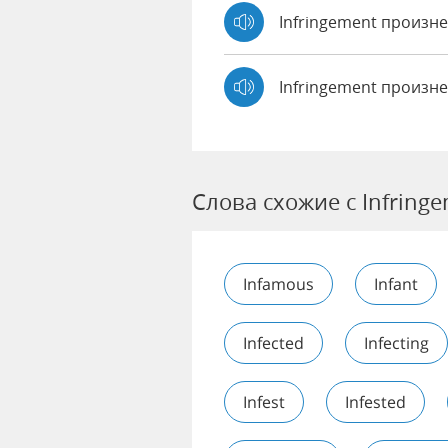
Infringement произ
Infringement произн
Слова схожие с Infring
Infamous
Infant
Infected
Infecting
Infest
Infested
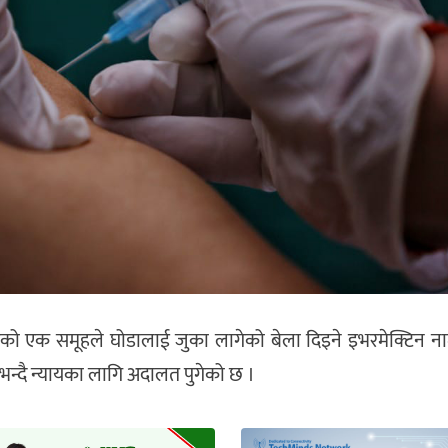
रूको एक समूहले घोडालाई जुका लागेको बेला दिइने इभरमेक्टिन
न्दै न्यायका लागि अदालत पुगेको छ ।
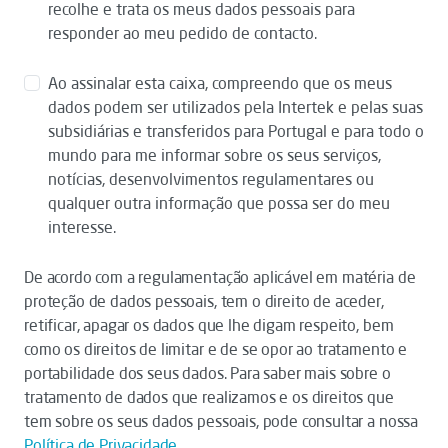
recolhe e trata os meus dados pessoais para
responder ao meu pedido de contacto.
Ao assinalar esta caixa, compreendo que os meus
dados podem ser utilizados pela Intertek e pelas suas
subsidiárias e transferidos para Portugal e para todo o
mundo para me informar sobre os seus serviços,
notícias, desenvolvimentos regulamentares ou
qualquer outra informação que possa ser do meu
interesse.
De acordo com a regulamentação aplicável em matéria de
proteção de dados pessoais, tem o direito de aceder,
retificar, apagar os dados que lhe digam respeito, bem
como os direitos de limitar e de se opor ao tratamento e
portabilidade dos seus dados. Para saber mais sobre o
tratamento de dados que realizamos e os direitos que
tem sobre os seus dados pessoais, pode consultar a nossa
Política de Privacidade
.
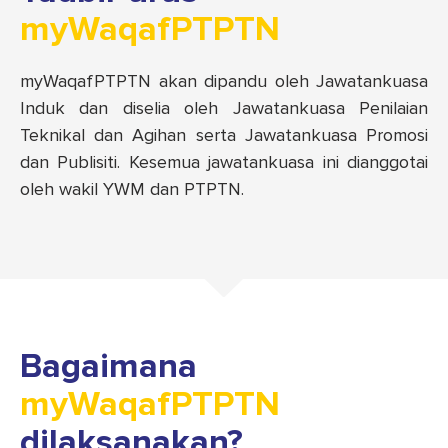
myWaqafPTPTN
myWaqafPTPTN akan dipandu oleh Jawatankuasa
Induk dan diselia oleh Jawatankuasa Penilaian
Teknikal dan Agihan serta Jawatankuasa Promosi
dan Publisiti. Kesemua jawatankuasa ini dianggotai
oleh wakil YWM dan PTPTN.
Bagaimana
myWaqafPTPTN
dilaksanakan?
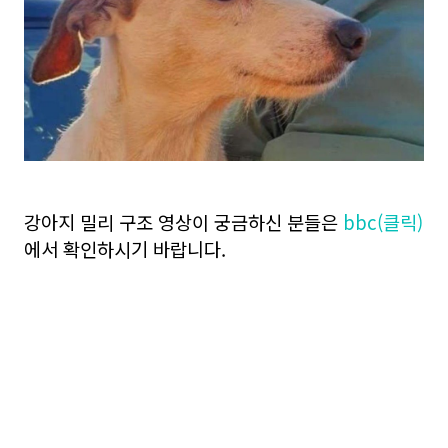
강아지 밀리 구조 영상이 궁금하신 분들은
bbc(클릭)
에서 확인하시기 바랍니다.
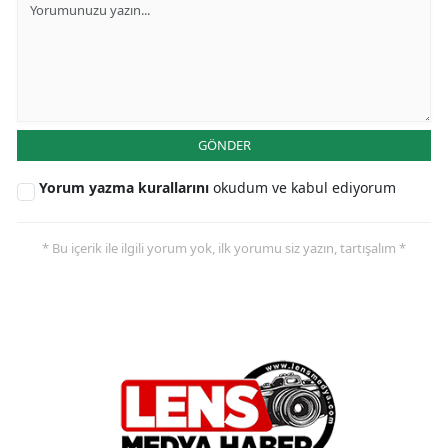
GÖNDER
Yorum yazma kurallarını
okudum ve kabul ediyorum
* Bu içerik ile ilgili yorum yok, ilk yorumu siz yazın, tartışalım *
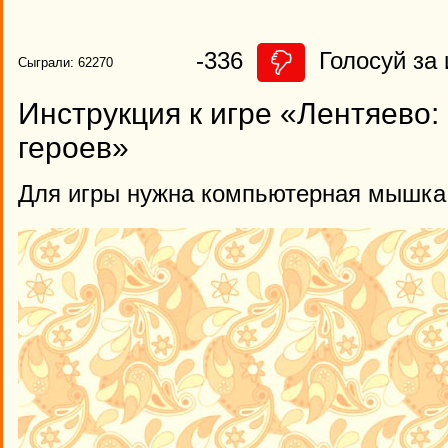
-336
Голосуй за 
Сыграли: 62270
Инструкция к игре «Лентяево:
героев»
Для игры нужна компьютерная мышка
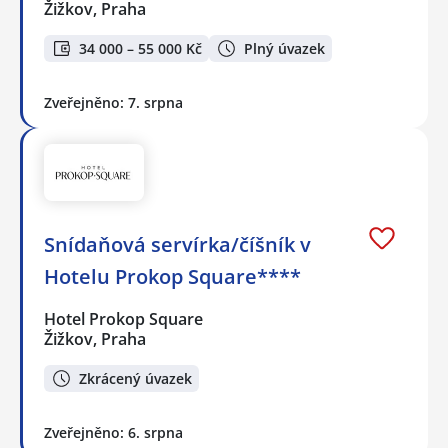
Žižkov, Praha
34 000 – 55 000 Kč
Plný úvazek
Zveřejněno: 7. srpna
Snídaňová servírka/číšník v
Hotelu Prokop Square****
Hotel Prokop Square
Žižkov, Praha
Zkrácený úvazek
Zveřejněno: 6. srpna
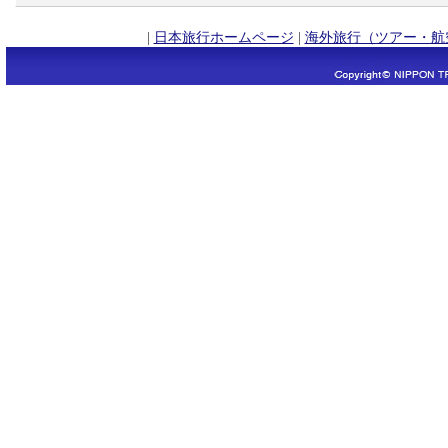
|
日本旅行ホームページ
|
海外旅行（ツアー・航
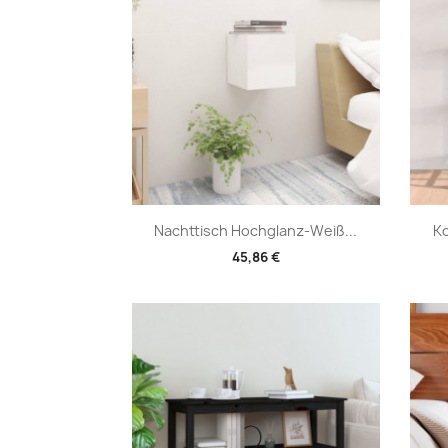
Vorschau

Nachttisch Hochglanz-Weiß...
Ko
45,86 €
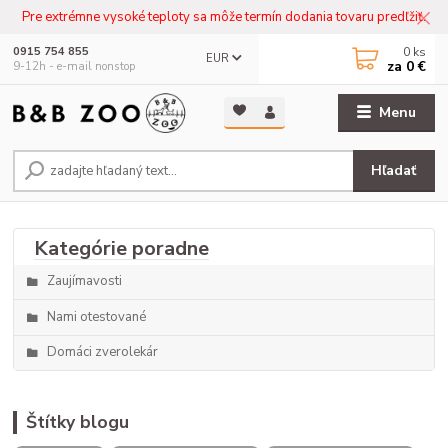
Pre extrémne vysoké teploty sa môže termín dodania tovaru predľžiť.
0
ks
0915 754 855
EUR
za
0 €
9-12h - e-mail nonstop
Menu
Hľadať
Zaujímavosti
Nami otestované
Domáci zverolekár
Štítky blogu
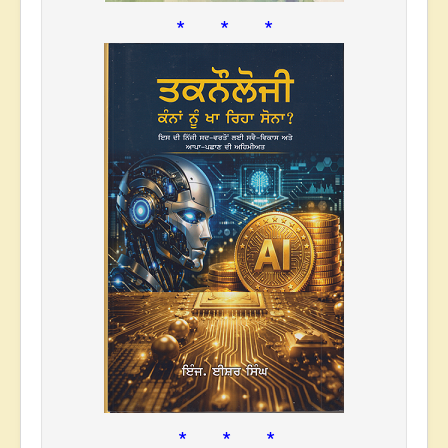
* * *
* * *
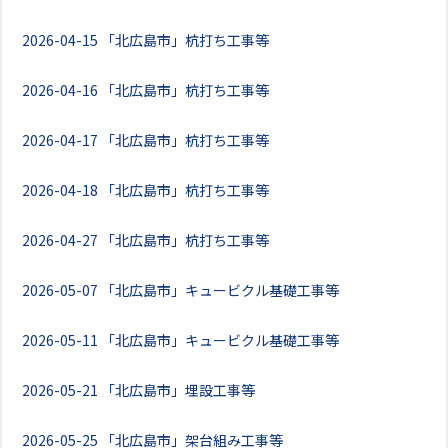
2026-04-15
「北広島市」杭打ち工事等
2026-04-16
「北広島市」杭打ち工事等
2026-04-17
「北広島市」杭打ち工事等
2026-04-18
「北広島市」杭打ち工事等
2026-04-27
「北広島市」杭打ち工事等
2026-05-07
「北広島市」キュービクル基礎工事等
2026-05-11
「北広島市」キュービクル基礎工事等
2026-05-21
「北広島市」埋設工事等
2026-05-25
「北広島市」架台組み工事等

+ + + + +

__The task__: Your task is to say how many lines in the entries above contain the word "sobre". Please write only the number.

__Answer to this problem__: 3